- _WHAT YOU NEED TO DO_
Copy nothing before the line containing "predelamo v motorne". Reproduce that line and all that follow, exactly, through the end of the records.

- _Page-level text extractions_
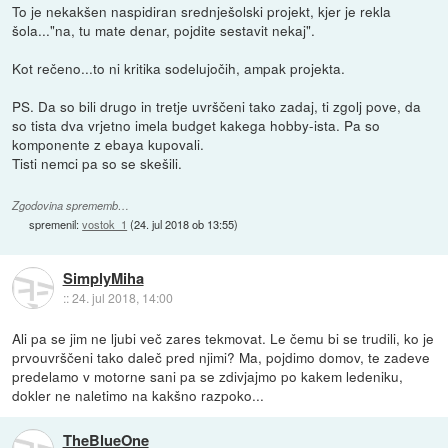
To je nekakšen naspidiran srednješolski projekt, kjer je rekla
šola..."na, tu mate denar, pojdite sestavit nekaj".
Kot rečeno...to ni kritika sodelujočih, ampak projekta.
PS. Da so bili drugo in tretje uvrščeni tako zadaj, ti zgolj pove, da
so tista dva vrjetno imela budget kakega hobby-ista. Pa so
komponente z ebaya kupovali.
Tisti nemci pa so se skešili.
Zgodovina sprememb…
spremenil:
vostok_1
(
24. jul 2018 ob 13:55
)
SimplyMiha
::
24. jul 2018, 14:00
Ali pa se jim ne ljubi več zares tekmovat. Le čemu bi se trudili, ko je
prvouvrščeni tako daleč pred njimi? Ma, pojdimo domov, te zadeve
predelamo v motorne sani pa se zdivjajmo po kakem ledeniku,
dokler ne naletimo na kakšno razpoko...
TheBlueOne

- _OUTPUT_
predelamo v motorne sani pa se zdivjajmo po kakem ledeniku,
dokler ne naletimo na kakšno razpoko...
TheBlueOne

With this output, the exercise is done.